On June 14, the 2019 Forum on the Development of Tibet China opened in Lhasa, capital of the Tibet Autonomous Region in southwest China. Participants from 37 countries and regions gathered to brainstorm ideas to take Tibet's development to the next level.
"What struck me forcibly was that we were surprised to discover how developed Tibet is. Foreign delegates expected to come to this part of China that was much poorer and less developed than it is," Liz Mcleod, a creative director of Meridian Line Films in the UK and a participant of the forum said.
The forum consisted of keynote speech sessions and discussion sessions. Nearly 160 scholars and officials from around the world proposed ideas for the development of Tibet.

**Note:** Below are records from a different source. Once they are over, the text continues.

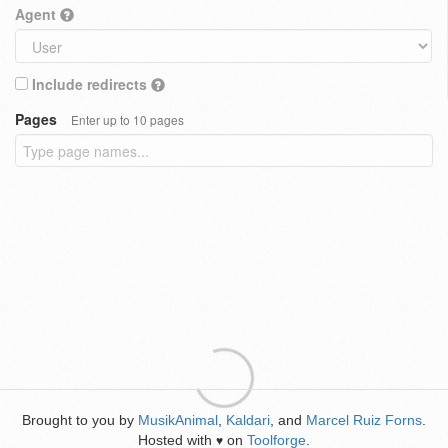
Agent
Include redirects
Pages
Enter up to 10 pages
Brought to you by
MusikAnimal
,
Kaldari
, and
Marcel Ruiz Forns
.
Hosted with
on
Toolforge
.
♥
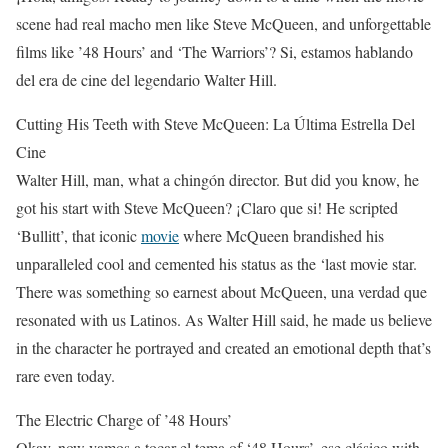
scene had real macho men like Steve McQueen, and unforgettable
films like ’48 Hours’ and ‘The Warriors’? Si, estamos hablando
del era de cine del legendario Walter Hill.
Cutting His Teeth with Steve McQueen: La Última Estrella Del
Cine
Walter Hill, man, what a chingón director. But did you know, he
got his start with Steve McQueen? ¡Claro que si! He scripted
‘Bullitt’, that iconic
movie
where McQueen brandished his
unparalleled cool and cemented his status as the ‘last movie star.
There was something so earnest about McQueen, una verdad que
resonated with us Latinos. As Walter Hill said, he made us believe
in the character he portrayed and created an emotional depth that’s
rare even today.
The Electric Charge of ’48 Hours’
Okay, now vamos a tocar el tema of ‘48 Hours’, ese clásico with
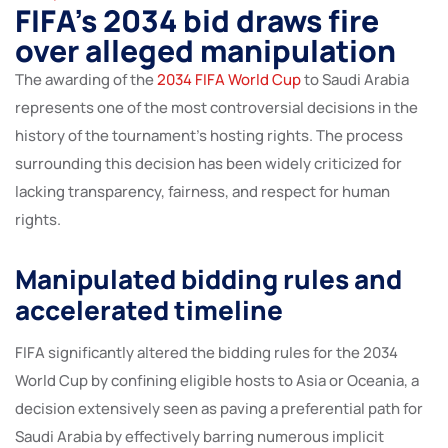
FIFA’s 2034 bid draws fire
over alleged manipulation
The awarding of the
2034 FIFA World Cup
to Saudi Arabia
represents one of the most controversial decisions in the
history of the tournament’s hosting rights. The process
surrounding this decision has been widely criticized for
lacking transparency, fairness, and respect for human
rights.
Manipulated bidding rules and
accelerated timeline
FIFA significantly altered the bidding rules for the 2034
World Cup by confining eligible hosts to Asia or Oceania, a
decision extensively seen as paving a preferential path for
Saudi Arabia by effectively barring numerous implicit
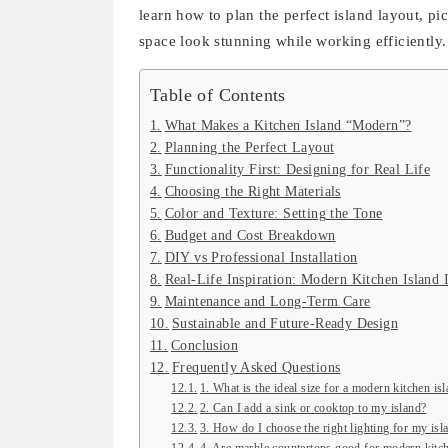
learn how to plan the perfect island layout, pi
space look stunning while working efficiently.
Table of Contents
What Makes a Kitchen Island “Modern”?
Planning the Perfect Layout
Functionality First: Designing for Real Life
Choosing the Right Materials
Color and Texture: Setting the Tone
Budget and Cost Breakdown
DIY vs Professional Installation
Real-Life Inspiration: Modern Kitchen Island 
Maintenance and Long-Term Care
Sustainable and Future-Ready Design
Conclusion
Frequently Asked Questions
1. What is the ideal size for a modern kitchen is
2. Can I add a sink or cooktop to my island?
3. How do I choose the right lighting for my isl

There are still misconceptions around the world about what life was like in Tibet. Mcleod noted, as part of the suggestions proposed by international experts during the forum, Tibet may open to more foreign visitors. "Seeing is believing. People talk to the local people and come to their own conclusion. It helps them have a more balanced understanding of what life is really like in Tibet," Mcleod said.
A creative director at the TV production company, Mcleod traveled a lot across Tibet for her documentary. Mcleod talked to a lot of local people and found it "a wonderful experience."
The local economy in Tibet has witnessed tremendous growth with its GDP grew by 9.1 percent in 2018, following over two decades of double-digit GDP growth, according to the regional government work report released in February 2019.
"The democratic reform 60 years ago brought great changes to all fields of society," said assistant research fellow at China Tibetology Research Center Dr. Lajia Dangzhou, who is ethnic Tibetan. He noted that people were liberated from the feudal serfdom under theocracy and the social productivity was developed.
When it comes to how to maintain the rapid economic growth in the long run, Xiao Jie, assistant fellow at China Tibetology Research Center said the most fundamental measure is not only "open wider to the inland, but also to countries especially in South Asia."
"The Belt and Road Initiative (BRI) is a grand strategy for China. But it's even more important for Tibet to strengthen the connection with South Asia." Xiao Jie said."We should not only count on the economic calculation but also depend more on people-to-people exchange to link Tibet with South Asian countries."
One of the participants said the Silk Road is also a knowledge road. "I find it interesting because it could be an inspiration for the future of the BRI, namely, knowledge exchange as well as economic cooperation," said Mcleod.
"The forum serves as a good platform where people with different background can share their wisdom for the development of Tibet," according to Xiao Jie.